By: Elizabeth Grace - Updated: 30 Sep 2012 | comments*Discuss
 
Children Play Games Ages Outdoor

Nurseries typically provide care for children of varying ages, so it is imperative that the owners and management staff pay special attention to matters of safety, assuring that as children play games, whether indoors or on outdoor playgrounds, they remain as safe as possible. Providing designated areas for different age groups can help, as the needs and interests of babies, toddlers and preschoolers can be quite different than those of older kids.

Safe Play Areas for Babies and Toddlers

Babies and toddlers need constant supervision because they have not yet developed the ability to discern for themselves which activities might cause them harm. They are inclined to put everything that they touch into their mouths, so areas designated for babies and toddlers should be free of small toys and those with small parts that may come loose. Tables and other furniture in baby play areas should have rounded corners, preferably cushioned to minimise injuries as babies learn to pull themselves into standing positions and take those first unsteady steps.

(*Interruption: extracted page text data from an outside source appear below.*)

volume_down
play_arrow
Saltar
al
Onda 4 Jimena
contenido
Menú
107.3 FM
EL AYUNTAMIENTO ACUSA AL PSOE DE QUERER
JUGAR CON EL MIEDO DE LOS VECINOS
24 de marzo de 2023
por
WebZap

Age appropriate playthings, designed to encourage safe exploration, should be in ample supply, with attentive caregivers close at hand to provide encouragement and assistance.

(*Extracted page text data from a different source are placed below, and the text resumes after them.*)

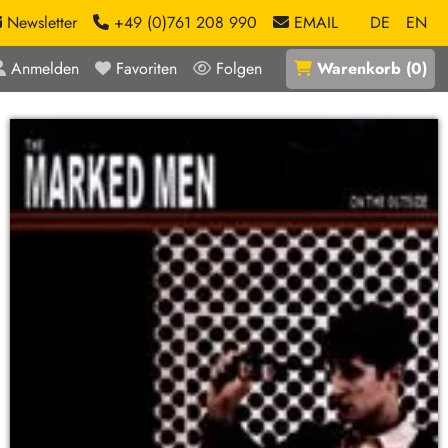
Newsletter
+49 (0)761 208 990
EMAIL
DE
EN
Anmelden
Favoriten
Folgen
Warenkorb
(
0
)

Safe Play Areas for Preschoolers and Older Children

As they get older and more capable, kids need outlets for their natural energy, but safety must still be a top priority when choosing games and activities. Responsible, adult supervision is always necessary, but older children need to be allowed a bit of autonomy in order to develop not only their physical capabilities, but also their confidence. Indoors, older kids need access to toys, books, and craft supplies designed to stimulate their imaginations whilst increasing their general knowledge and improving their fine motor skills. Preschool aged kids will need direct supervision when using scissors and some may still need to be reminded not to put objects into their mouths.

Safe Outdoor Play

Playing outdoors is not only pleasurable for most kids, but it is good for them, as well. A little fresh air and sunshine (with proper sun protection, of course) can lift kids’ moods and can even help them to sleep better. Climbing frames and all other playground equipment must be properly installed in accordance with the highest safety standards, kept in good repair, with no bolts or screws protruding, and inspected regularly to assure that they remain safe for children’s use. Grass or wood chips are no longer considered safe surfacing materials, with rubber mulch or another shock absorbing material preferred.

Ideally, nurseries will have ample room to accommodate at least some outdoor play equipment for use by babies and toddlers, who can derive many of the same benefits from physical activity that their older peers enjoy. Safe baby swings and small climbing pieces are terrific choices for little ones, just so they are kept separate from those used by older, more boisterous children.

Finally, all children should be instructed on the nursery’s safety rules, and must understand that these rules are in place to protect them from harm. Kids must be taught to use playground pieces for only their intended purposes and that courteous play habits are essential for the safety of all children. Pushing, shoving, and rough play cannot be permitted, and children who refuse to cooperate with safety rules should be asked to sit away from the group for a few minutes, until they agree to interact in a safe and considerate manner.

Being Alert for Common Safety Hazards

When it comes to children’s safety, there is no substitute for careful, adult supervision. All staff members at nurseries and other child care facilities need to be on the constant lookout for items or situations that may be dangerous for children. Choking hazards, faulty furniture or equipment, and even overcrowding in play areas can all put children at risk of injury, so teachers and their helpers must be vigilant in their duties. Additionally, staff members should be trained and certified in CPR and live-saving techniques, keeping their certifications up to date. Although they’d hope to never have use for their training, it is vital that they are prepared to come to the aid of sick or injured children, should the need arise.